- What you are asked to do -
Begin at the line below that has "mas entradas en tu correo electrónico." and stop after the line that has "ервые месяцы после". Please restate only those lines, word for word.
::: Available data
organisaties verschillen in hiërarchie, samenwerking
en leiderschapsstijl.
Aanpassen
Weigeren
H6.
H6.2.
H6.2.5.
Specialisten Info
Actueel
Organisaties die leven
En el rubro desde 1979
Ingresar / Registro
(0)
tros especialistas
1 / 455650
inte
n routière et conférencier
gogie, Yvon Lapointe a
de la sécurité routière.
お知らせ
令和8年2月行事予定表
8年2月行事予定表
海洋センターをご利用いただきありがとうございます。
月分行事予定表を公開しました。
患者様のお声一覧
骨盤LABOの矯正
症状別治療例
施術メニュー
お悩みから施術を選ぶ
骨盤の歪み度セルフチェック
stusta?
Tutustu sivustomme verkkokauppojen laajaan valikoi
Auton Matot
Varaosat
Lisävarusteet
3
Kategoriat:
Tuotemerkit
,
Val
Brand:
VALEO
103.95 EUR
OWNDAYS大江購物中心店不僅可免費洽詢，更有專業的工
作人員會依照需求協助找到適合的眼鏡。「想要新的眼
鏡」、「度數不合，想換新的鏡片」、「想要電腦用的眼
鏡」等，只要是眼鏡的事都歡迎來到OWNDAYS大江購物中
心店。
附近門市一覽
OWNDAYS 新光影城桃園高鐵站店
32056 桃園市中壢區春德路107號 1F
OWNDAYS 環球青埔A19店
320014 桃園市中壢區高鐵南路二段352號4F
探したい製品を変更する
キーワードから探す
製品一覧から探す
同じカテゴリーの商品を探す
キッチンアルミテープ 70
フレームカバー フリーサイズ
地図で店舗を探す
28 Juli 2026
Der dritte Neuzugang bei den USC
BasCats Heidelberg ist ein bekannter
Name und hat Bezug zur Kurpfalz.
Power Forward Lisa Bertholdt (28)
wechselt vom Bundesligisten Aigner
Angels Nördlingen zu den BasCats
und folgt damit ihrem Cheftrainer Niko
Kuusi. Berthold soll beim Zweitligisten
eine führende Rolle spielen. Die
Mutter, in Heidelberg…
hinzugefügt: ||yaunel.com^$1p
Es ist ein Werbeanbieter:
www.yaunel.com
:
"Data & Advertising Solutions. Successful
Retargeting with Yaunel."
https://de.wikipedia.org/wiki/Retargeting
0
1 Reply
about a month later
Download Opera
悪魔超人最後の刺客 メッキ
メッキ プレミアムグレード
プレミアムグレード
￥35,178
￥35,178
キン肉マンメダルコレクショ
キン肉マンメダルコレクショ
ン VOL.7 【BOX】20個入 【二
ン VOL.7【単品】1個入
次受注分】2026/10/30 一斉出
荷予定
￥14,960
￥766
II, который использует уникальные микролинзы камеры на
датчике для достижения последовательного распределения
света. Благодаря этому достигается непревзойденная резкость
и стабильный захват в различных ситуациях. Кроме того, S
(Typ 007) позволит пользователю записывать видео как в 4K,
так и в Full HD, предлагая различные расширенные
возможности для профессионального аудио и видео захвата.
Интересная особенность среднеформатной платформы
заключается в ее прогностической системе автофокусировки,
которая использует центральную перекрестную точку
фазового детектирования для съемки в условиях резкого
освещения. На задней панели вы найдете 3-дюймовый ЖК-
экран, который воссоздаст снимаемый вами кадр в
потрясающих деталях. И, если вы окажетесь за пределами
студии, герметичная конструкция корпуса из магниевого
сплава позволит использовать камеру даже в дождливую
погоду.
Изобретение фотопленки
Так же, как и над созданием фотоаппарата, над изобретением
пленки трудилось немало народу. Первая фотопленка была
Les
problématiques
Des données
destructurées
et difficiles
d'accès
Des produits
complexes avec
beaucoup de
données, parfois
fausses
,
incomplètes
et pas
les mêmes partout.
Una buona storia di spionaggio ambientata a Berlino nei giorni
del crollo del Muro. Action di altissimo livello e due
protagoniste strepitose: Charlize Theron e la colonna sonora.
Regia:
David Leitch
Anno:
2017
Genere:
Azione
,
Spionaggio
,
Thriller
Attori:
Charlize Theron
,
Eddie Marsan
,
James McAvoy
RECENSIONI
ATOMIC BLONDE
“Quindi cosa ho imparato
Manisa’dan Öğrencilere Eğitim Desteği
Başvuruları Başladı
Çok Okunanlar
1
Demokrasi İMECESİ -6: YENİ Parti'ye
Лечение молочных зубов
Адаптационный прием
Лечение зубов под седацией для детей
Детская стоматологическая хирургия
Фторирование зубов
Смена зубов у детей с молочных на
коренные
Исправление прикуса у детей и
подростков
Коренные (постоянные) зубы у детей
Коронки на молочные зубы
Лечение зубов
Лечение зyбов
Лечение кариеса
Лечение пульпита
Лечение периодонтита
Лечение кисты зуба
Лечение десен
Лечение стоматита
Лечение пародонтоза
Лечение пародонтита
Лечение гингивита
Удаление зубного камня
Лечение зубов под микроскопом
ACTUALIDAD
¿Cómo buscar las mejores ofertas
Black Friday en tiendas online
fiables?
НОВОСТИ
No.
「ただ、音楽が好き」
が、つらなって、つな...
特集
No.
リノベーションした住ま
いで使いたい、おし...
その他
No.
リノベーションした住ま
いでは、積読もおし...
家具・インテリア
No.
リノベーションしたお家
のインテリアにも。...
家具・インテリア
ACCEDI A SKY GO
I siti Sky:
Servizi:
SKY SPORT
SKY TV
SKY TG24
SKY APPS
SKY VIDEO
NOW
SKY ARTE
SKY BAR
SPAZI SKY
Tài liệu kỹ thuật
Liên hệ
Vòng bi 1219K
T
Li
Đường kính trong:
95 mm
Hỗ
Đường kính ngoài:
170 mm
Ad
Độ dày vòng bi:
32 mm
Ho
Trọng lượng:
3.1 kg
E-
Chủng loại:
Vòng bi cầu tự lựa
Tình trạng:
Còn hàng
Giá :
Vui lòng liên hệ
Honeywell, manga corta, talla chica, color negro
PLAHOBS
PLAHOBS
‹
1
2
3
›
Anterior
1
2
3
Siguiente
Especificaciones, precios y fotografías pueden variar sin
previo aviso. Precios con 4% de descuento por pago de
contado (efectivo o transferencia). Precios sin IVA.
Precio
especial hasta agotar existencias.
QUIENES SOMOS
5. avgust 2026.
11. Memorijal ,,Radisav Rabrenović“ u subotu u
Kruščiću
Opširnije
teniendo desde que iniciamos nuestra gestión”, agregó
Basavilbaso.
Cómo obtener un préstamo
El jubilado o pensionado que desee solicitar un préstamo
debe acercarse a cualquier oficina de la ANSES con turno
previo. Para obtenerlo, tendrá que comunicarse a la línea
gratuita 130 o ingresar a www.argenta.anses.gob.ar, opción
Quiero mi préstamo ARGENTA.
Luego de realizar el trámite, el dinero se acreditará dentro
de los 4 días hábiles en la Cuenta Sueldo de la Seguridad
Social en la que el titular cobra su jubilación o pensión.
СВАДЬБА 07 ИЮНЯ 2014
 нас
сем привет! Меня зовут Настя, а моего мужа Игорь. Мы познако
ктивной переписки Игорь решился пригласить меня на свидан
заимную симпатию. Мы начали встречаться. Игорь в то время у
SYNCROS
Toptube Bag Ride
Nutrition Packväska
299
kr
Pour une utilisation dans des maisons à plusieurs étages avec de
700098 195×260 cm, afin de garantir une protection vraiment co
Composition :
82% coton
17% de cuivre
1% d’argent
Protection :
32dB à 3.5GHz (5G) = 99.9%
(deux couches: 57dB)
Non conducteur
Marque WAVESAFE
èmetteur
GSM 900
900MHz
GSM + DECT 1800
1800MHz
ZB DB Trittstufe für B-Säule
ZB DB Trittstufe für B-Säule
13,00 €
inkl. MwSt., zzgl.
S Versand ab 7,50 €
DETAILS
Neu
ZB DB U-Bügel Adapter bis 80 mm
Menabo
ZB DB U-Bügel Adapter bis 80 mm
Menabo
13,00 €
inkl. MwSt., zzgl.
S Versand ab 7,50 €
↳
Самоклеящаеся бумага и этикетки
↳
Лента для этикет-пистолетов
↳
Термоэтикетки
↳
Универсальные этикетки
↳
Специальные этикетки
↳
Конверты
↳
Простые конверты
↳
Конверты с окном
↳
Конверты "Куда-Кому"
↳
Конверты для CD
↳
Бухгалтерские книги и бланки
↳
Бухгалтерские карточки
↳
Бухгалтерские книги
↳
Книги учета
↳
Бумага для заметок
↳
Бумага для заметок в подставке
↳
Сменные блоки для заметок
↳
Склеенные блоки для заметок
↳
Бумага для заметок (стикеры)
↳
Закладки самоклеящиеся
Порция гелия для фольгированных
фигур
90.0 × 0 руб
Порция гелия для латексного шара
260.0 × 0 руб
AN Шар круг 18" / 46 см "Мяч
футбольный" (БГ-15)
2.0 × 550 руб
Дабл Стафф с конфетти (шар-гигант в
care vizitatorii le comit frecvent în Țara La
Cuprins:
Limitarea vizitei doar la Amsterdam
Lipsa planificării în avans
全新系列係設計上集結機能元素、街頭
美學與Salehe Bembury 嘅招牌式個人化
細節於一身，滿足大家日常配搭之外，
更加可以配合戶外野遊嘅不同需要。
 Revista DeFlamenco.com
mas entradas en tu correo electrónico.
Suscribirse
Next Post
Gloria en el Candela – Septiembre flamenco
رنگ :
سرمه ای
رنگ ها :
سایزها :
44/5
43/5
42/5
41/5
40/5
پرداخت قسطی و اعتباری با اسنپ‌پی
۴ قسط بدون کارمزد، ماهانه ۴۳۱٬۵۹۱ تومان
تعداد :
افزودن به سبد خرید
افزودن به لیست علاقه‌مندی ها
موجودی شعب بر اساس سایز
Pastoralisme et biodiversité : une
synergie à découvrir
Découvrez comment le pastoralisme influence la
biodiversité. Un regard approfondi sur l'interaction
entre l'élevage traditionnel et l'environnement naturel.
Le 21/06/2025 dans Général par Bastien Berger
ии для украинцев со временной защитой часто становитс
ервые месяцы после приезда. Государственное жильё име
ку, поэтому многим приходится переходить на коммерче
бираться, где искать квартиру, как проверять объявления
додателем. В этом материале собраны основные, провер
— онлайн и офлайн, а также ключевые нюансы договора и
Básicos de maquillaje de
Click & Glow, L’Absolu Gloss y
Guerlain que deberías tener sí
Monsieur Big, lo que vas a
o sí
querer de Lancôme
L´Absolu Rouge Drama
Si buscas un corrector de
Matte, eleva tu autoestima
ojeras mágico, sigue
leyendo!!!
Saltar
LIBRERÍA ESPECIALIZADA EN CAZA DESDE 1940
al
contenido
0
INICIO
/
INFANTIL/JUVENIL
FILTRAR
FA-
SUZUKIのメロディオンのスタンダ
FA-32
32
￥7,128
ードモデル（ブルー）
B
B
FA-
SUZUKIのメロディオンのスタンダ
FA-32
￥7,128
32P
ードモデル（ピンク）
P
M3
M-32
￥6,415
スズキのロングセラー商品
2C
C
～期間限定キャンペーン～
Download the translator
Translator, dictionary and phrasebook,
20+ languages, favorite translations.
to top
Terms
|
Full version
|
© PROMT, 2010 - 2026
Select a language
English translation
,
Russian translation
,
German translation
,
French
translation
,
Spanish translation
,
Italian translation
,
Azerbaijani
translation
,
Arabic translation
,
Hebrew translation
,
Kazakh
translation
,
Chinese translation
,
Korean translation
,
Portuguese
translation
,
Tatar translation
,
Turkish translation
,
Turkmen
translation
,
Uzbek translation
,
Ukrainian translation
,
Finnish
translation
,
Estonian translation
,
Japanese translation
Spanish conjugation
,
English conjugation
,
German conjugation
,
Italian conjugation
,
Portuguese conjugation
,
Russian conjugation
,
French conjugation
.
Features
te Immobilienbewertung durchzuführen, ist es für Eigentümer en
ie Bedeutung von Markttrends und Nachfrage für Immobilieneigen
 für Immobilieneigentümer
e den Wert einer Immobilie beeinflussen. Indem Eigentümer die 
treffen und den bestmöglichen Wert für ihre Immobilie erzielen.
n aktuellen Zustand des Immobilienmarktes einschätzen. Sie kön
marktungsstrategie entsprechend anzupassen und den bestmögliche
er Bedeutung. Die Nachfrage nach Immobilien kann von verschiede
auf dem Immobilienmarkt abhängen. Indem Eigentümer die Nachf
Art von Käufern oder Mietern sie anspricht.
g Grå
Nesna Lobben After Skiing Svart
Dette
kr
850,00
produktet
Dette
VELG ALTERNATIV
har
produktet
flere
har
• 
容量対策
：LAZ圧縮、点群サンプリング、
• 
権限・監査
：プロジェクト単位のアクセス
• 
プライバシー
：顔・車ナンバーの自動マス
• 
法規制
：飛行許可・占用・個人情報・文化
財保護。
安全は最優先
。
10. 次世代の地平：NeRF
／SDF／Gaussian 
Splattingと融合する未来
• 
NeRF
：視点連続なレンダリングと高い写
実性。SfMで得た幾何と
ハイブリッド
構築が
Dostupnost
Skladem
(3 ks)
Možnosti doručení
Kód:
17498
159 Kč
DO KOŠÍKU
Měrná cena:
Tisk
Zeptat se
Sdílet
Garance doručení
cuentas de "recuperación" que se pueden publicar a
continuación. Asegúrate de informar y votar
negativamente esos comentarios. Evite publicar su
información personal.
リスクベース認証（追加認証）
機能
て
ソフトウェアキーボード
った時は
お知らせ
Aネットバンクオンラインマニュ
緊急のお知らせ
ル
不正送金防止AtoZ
::::::
- Solution -
mas entradas en tu correo electrónico.
Suscribirse
Next Post
Gloria en el Candela – Septiembre flamenco
رنگ :
سرمه ای
رنگ ها :
سایزها :
44/5
43/5
42/5
41/5
40/5
پرداخت قسطی و اعتباری با اسنپ‌پی
۴ قسط بدون کارمزد، ماهانه ۴۳۱٬۵۹۱ تومان
تعداد :
افزودن به سبد خرید
افزودن به لیست علاقه‌مندی ها
موجودی شعب بر اساس سایز
Pastoralisme et biodiversité : une
synergie à découvrir
Découvrez comment le pastoralisme influence la
biodiversité. Un regard approfondi sur l'interaction
entre l'élevage traditionnel et l'environnement naturel.
Le 21/06/2025 dans Général par Bastien Berger
ии для украинцев со временной защитой часто становитс
ервые месяцы после приезда. Государственное жильё име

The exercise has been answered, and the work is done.